» Required action: Please reproduce every record exactly as written, leaving out the pictures.

[Page images and extracted text]
_ _ _

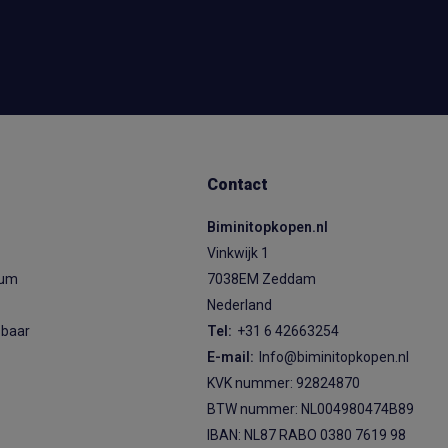
Contact
Biminitopkopen.nl
Vinkwijk 1
ium
7038EM Zeddam
Nederland
sbaar
Tel:
+31 6 42663254
E-mail:
Info@biminitopkopen.nl
KVK nummer: 92824870
BTW nummer: NL004980474B89
IBAN: NL87 RABO 0380 7619 98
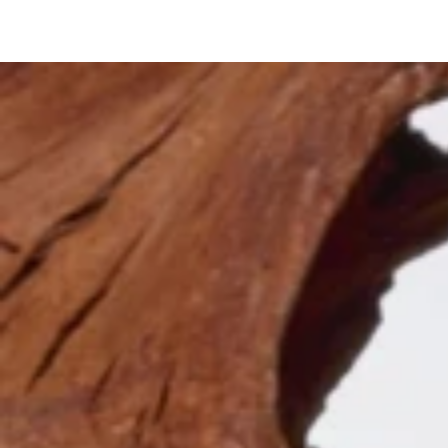
Vergelijkbare producten
SLA NAAR
INHOUD OVER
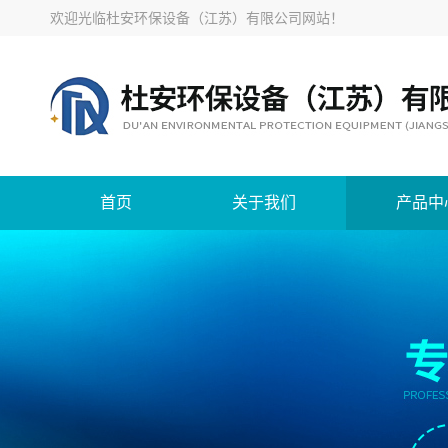
欢迎光临
杜安环保设备（江苏）有限公司网站
！
首页
关于我们
产品中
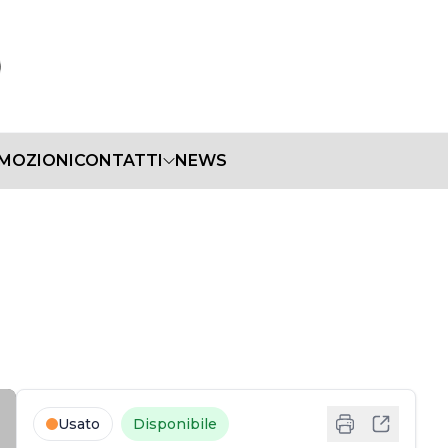
MOZIONI
CONTATTI
NEWS
Usato
Disponibile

_ _ _

» Answer section:
Contact
Biminitopkopen.nl
Vinkwijk 1
ium
7038EM Zeddam
Nederland
sbaar
Tel:
+31 6 42663254
E-mail:
Info@biminitopkopen.nl
KVK nummer: 92824870
BTW nummer: NL004980474B89
IBAN: NL87 RABO 0380 7619 98
Vergelijkbare producten
SLA NAAR
INHOUD OVER
欢迎光临
杜安环保设备（江苏）有限公司网站
！
首页
关于我们
产品中
MOZIONI
CONTATTI
NEWS
Usato
Disponibile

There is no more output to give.